- _DATA TO PROCESS_
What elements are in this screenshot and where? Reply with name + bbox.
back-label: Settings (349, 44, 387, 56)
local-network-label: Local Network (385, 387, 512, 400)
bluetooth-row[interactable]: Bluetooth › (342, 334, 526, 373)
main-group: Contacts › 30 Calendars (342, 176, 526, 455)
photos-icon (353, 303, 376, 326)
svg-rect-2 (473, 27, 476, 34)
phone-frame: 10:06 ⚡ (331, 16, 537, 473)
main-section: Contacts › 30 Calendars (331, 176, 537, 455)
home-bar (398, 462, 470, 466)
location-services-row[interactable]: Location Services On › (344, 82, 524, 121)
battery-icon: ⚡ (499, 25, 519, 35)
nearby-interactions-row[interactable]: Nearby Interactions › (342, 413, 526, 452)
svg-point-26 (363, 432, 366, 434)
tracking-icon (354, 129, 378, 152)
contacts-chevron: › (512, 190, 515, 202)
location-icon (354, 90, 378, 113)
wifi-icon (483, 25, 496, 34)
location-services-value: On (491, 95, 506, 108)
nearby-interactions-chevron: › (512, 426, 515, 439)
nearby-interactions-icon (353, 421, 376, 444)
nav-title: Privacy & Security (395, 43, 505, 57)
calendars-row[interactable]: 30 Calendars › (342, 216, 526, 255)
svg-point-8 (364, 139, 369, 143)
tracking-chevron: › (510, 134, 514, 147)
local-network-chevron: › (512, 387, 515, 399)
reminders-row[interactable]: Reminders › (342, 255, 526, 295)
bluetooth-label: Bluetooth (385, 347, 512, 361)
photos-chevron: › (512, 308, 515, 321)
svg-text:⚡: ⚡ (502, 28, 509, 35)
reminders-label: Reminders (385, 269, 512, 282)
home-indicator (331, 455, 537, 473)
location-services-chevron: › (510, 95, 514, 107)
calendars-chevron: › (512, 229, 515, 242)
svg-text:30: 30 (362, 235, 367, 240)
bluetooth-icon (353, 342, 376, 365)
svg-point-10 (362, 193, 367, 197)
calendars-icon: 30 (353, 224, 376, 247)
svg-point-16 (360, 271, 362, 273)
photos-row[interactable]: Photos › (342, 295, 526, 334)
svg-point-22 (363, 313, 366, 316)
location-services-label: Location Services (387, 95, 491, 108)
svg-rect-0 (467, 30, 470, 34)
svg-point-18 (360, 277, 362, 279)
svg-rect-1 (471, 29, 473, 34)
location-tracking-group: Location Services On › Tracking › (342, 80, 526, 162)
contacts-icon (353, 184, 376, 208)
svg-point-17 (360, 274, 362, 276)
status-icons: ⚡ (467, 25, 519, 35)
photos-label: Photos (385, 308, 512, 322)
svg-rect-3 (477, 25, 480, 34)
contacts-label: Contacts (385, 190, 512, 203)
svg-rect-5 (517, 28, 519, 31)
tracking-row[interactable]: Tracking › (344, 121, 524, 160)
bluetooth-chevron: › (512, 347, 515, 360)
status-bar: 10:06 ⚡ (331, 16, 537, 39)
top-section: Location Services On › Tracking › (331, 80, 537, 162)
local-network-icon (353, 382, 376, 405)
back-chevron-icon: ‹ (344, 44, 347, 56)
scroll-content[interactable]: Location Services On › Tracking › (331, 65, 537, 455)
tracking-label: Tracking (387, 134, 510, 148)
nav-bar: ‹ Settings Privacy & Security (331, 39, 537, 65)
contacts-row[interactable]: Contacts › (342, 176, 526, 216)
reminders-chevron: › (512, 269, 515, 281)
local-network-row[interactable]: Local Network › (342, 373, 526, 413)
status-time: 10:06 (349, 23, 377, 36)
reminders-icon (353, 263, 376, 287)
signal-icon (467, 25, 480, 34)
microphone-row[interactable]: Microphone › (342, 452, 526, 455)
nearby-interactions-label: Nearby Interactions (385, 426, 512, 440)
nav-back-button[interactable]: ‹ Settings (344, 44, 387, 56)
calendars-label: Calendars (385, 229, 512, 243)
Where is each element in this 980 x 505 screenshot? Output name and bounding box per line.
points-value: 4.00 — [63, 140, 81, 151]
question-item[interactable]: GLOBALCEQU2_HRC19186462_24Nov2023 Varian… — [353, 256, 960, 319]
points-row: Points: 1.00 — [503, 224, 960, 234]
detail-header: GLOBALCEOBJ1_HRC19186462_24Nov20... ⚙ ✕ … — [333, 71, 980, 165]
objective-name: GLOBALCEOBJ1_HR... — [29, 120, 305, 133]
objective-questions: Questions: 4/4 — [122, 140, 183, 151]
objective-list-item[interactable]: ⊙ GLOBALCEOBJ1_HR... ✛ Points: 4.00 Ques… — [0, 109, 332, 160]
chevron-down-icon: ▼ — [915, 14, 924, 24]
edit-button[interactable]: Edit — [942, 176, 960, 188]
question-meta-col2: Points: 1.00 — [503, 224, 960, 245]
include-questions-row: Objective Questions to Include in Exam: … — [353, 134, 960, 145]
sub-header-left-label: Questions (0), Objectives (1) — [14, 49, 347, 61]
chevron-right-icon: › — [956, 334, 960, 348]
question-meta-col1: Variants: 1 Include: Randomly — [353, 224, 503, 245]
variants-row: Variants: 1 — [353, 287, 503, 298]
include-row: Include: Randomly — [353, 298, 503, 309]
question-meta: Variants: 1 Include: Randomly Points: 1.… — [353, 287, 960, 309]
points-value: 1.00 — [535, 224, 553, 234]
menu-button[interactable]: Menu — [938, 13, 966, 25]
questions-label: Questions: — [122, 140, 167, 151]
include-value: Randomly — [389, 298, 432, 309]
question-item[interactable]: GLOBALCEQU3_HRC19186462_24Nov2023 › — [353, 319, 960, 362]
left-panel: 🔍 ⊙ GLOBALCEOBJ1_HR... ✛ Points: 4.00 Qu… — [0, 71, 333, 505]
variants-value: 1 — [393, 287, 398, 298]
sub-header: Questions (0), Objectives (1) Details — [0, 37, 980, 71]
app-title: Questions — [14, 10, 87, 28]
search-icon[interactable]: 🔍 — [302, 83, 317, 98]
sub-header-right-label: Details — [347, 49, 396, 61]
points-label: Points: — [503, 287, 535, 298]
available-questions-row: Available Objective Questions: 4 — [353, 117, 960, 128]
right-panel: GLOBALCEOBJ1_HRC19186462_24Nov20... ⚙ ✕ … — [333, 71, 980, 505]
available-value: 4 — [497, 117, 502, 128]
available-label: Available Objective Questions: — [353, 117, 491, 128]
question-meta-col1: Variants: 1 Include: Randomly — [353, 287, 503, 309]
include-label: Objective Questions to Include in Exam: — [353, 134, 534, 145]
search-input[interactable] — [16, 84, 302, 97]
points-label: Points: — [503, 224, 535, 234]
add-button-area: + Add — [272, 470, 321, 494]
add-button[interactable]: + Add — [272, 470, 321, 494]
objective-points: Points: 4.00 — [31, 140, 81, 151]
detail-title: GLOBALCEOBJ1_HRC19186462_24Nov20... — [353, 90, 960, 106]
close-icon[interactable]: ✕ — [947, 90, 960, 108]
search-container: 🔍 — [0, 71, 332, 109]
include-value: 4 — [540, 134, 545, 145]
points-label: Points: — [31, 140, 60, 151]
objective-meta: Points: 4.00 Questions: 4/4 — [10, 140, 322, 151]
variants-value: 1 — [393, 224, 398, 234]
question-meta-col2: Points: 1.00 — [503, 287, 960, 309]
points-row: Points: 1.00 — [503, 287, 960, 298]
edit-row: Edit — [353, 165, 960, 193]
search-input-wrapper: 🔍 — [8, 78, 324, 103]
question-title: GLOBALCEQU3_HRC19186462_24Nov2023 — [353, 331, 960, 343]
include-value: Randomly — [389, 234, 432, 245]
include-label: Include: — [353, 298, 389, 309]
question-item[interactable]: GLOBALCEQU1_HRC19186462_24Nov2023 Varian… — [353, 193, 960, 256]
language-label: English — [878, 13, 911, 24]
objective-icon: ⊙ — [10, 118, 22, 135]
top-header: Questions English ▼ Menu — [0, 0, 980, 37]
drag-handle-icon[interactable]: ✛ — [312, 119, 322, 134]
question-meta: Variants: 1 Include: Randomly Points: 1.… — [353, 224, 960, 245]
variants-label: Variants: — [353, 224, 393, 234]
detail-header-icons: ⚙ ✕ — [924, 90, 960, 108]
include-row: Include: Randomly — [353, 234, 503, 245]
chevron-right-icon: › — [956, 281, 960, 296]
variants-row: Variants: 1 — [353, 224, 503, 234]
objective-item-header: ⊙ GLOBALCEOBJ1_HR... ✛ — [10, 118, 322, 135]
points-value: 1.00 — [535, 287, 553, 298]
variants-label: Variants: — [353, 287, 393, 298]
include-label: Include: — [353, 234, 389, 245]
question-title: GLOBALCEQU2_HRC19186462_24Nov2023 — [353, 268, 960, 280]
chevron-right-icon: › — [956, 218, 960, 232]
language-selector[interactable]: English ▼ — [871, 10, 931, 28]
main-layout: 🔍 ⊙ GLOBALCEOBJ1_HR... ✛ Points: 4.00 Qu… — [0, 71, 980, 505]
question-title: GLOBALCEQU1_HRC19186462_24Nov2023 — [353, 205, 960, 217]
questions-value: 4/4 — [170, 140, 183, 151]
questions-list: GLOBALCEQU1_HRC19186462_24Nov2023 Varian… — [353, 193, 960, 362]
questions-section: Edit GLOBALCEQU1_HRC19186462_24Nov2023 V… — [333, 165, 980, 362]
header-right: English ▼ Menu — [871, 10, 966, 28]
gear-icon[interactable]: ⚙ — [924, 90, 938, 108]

- _TASK_
If a line above includes the string "home", pick it out.

- _RESPONSE BELOW_
home-bar (398, 462, 470, 466)
home-indicator (331, 455, 537, 473)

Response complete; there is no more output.